Uma seca histórica no oeste dos EUA esgota o Rio Colorado, forçando cortes drásticos de água e acirrando a disputa entre agricultores e cidades. Entenda.
Olyvio Marques
Editor · Meio Ambiente · · 3 min de leitura
Imagem: gerada por IA / Portal PULSE NEWS BRASIL
Atualizado em 22 de julho de 2026. Uma seca histórica está esgotando o sistema do rio Colorado, que abastece 40 milhões de pessoas em sete estados do oeste dos Estados Unidos e no México. A crise hídrica, agravada por uma acumulação de neve em níveis recordes de baixa, está colocando agricultores em confronto direto com cidades em expansão e indústrias, forçando autoridades a considerar cortes drásticos no fornecimento de água.
O sistema do rio Colorado é vital não apenas para o consumo humano, mas também para a irrigação de milhões de hectares de terras agrícolas. Décadas de escassez de água, intensificadas por um recorde negativo de neve no último inverno e pelo mês de março mais quente já registrado, levaram a situação a um ponto crítico, conforme relatado pela Folha de S.Paulo. No Arizona, por exemplo, o Reservatório de San Carlos, um afluente do rio Colorado, chegou a operar com apenas 1% de sua capacidade, deixando um rastro de peixes mortos em seu leito seco.

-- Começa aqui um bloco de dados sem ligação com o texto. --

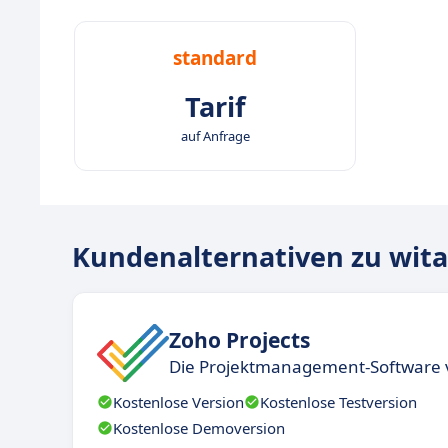
standard
Tarif
auf Anfrage
Kundenalternativen zu wita
Zoho Projects
Die Projektmanagement-Software 
Kostenlose Version
Kostenlose Testversion
Kostenlose Demoversion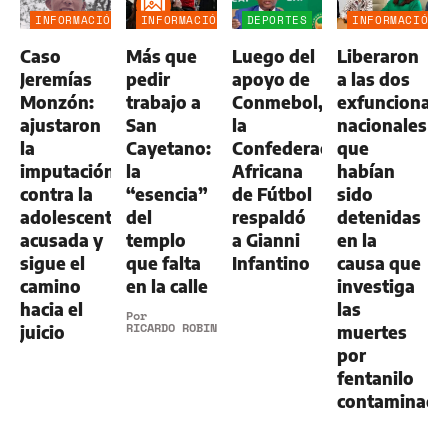
INFORMACIÓN
INFORMACIÓN
DEPORTES
INFORMACIÓN
GENERAL
GENERAL
GENERAL
Caso
Más que
Luego del
Liberaron
Jeremías
pedir
apoyo de
a las dos
Monzón:
trabajo a
Conmebol,
exfuncionari
ajustaron
San
la
nacionales
la
Cayetano:
Confederación
que
imputación
la
Africana
habían
contra la
“esencia”
de Fútbol
sido
adolescente
del
respaldó
detenidas
acusada y
templo
a Gianni
en la
sigue el
que falta
Infantino
causa que
camino
en la calle
investiga
hacia el
las
Por
RICARDO ROBINS
juicio
muertes
por
fentanilo
contaminad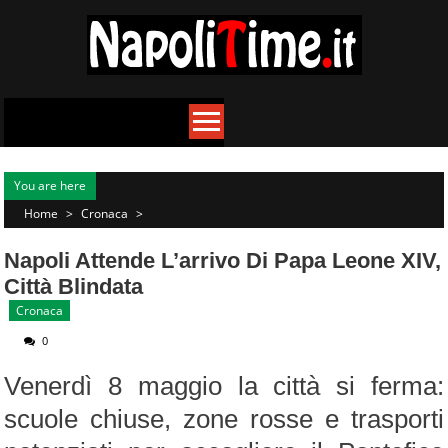
Skip
to
content
You are here
Home
>
Cronaca
>
Napoli Attende L’arrivo Di Papa Leone XIV,
Città Blindata
Cronaca
0
Venerdì 8 maggio la città si ferma:
scuole chiuse, zone rosse e trasporti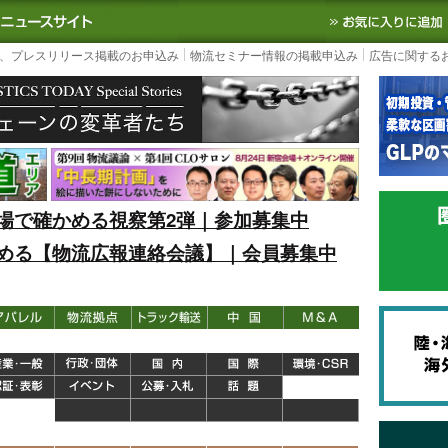
S TODAY｜国内最大の物流ニュースサイト
3PL, SCMなど国内外の最新の物流
、プレスリリース掲載のお申込み
物流セミナー情報の掲載申込み
広告に関する
場で確かめる視察第2弾｜参加募集中
める【物流広報連絡会議】｜会員募集中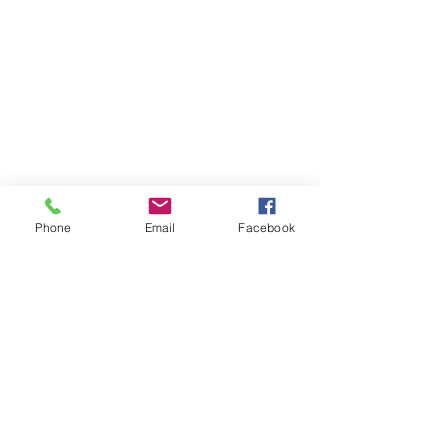
Phone
Email
Facebook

A disputa pela água cada vez mais escassa é evidente. Agricultores como Jace Miller, no Arizona, viram seu acesso à água do rio ser cortado em 2022, quando usuários urbanos passaram a ter prioridade. Mais da metade de seus campos agora estão em pousio. Do outro lado, representantes de cidades como Scottsdale, um subúrbio de Phoenix, argumentam que a água historicamente destinada à agricultura poderia suprir as necessidades urbanas. "A comunidade agrícola é uma grande consumidora da nossa água. É para lá que ela deveria ir?", questionou a candidata à Câmara Municipal, Michelle Ugenti-Rita.
A crise não se limita ao Arizona. No Colorado, a pecuarista Robbie LeValley foi forçada a vender um quinto de seu rebanho, pois as lagoas de abastecimento secaram. Em Emery, Utah, uma cidade de 330 habitantes, o riacho que é sua única fonte de água potável flui a apenas 6% do volume normal. O prefeito local, Jack Funk, afirma que os reservatórios da cidade podem durar apenas de seis a nove meses.
A crise hídrica expõe a vulnerabilidade de ecossistemas alterados pela ação humana. Estudos indicam que a falta de manejo adequado pode tornar biomas menos resilientes às mudanças climáticas. Um exemplo é o Cerrado brasileiro, que, sem o manejo com fogo, adensa-se e se transforma em "cerradão", uma formação mais vulnerável a secas prolongadas devido ao maior consumo de água pelas árvores. Em contrapartida, florestas maduras e naturais demonstram possuir uma resiliência superior a eventos extremos de seca e calor, funcionando como um "escudo térmico" que ajuda a reter a umidade no ecossistema.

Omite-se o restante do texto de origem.